Was it a woman or was it a child, Granny Bates? What was the color of its eyes? You wanted to know. When a person crossed over into death. How it was. What is was.

And I never did say.

But I’m going now to that place yourself and now I’m going to tell you. The first person I ever saw dead was neither woman nor child. The first was a man, a soldier, who was just a boy really, and his name was Gabriel Snead. He was from the state of Maine, a fishing town called Woontocket off Cape Hudson Bay, and he had himself a new wife just seventeen years old by the name of Bonnie Lee. I was five the day he stumbled in through the hog stall, but I remember it all as if it happened last night in a dream.

They’d been fightin’ all night on the hill above this very house, up where your own house stands now. They was the first blue Yankees I ever seen, but Momma told me not to worry because they were green and out-numbered and doomed. All night long I heard the guns popping and them shouting to each other for cartridges and such.
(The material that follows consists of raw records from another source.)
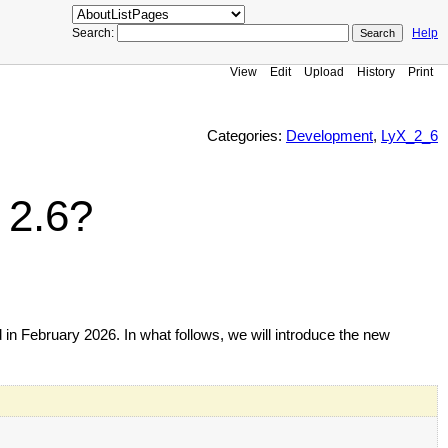
Search:
Help
View
Edit
Upload
History
Print
Categories:
Development
,
LyX_2_6
 2.6?
 in February 2026. In what follows, we will introduce the new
But in the morning it was quiet and Momma came to me in my bed with a look in her eye like I never seen before.

Don't you touch him, she said, don't you go near that man.

And told me to fetch water and that’s when I went outside to see. I found him lying with old Kate the hog. I never seen a soldier up close and I sure never seen a man die. He was breathing a raspy sorta breath with blood coming out of his mouth even I knew he wouldn’t last. When Momma came back she gave me her look again and then we took him inside. He was hurt so bad that he wouldn’t stop crying the whole time. I could see his insides through his coat. He held himself together with his hand. And blood was all over Momma's bed and it was on the floor in a puddle. He had his eyes closed but he was awake and talking fast. I came close so I could hear what he was sayin' and he took my arm. He pulled me so near I could smell his guts, and he called me Bonnie. He called me his darlin’ Bonnie. He told me he was sorry for runnin' off like he did. He told me he was scared but not a coward. He said lots of things I didn't understand, and he knew the bible too, he knew Isaiah like he wrote it himself. But what stuck with me was a story he told about a boy he saw in a vision he had lying up there on the hill, a boy born here on the mountain. A child of the hollows, a child of the mists. This boy, he said, would have a Daddy who was a snake-preacher, with the eyes of a reptile himself. He’d be born outside of Leatherwood, in a great storm, when the Sequatchie river would jump its banks and kill folks by scores. Gabriel Snead said the boy would be a gift left by that storm, baptized by blood and rain. That’s what folks call a Holy Ghost baby. A prophet who’d be scorned before he was understood.

You’ll know who he is, he said. Look for the boy with a big eye who can see through the heart of a man. He’ll talk to Jesus, this boy, and see the dead. His dreams will foretell the future, his visions will come from God. He’ll tame serpents, and drink poison and pull cancer from a body without drawing a drop of blood.

This was the vision he had. During the fight, he said he could see the boy, even when he was awake. In the heat of the fighting he saw him, out there on the hill, and he went to him. He got up and walked straight toward the line where our boys were waiting and he took a bayonet under his ribs. He stumbled all night through the woods until he came here, to my house, where I found him in the hog-stall with a dagger clutched so tight in his hand we had to bang it out with a mallet. Momma and I, we did what we could but there was just too much of that man destroyed. He died in my arms that very day while Momma was out for the milk.

He told me to keep my eyes out for that boy. He promised he’d come, and I waited and waited. Seventy-seven years. I never gave up hope. But then it rained and kept raining. And that river did flood, and those folks did die on the Oakburg bridge. And that boy did come, as you now know. For that boy is you, Jacob Flint, and now all my years of birthin’ babies and healin’ has come to its glorious end and I too shall pass.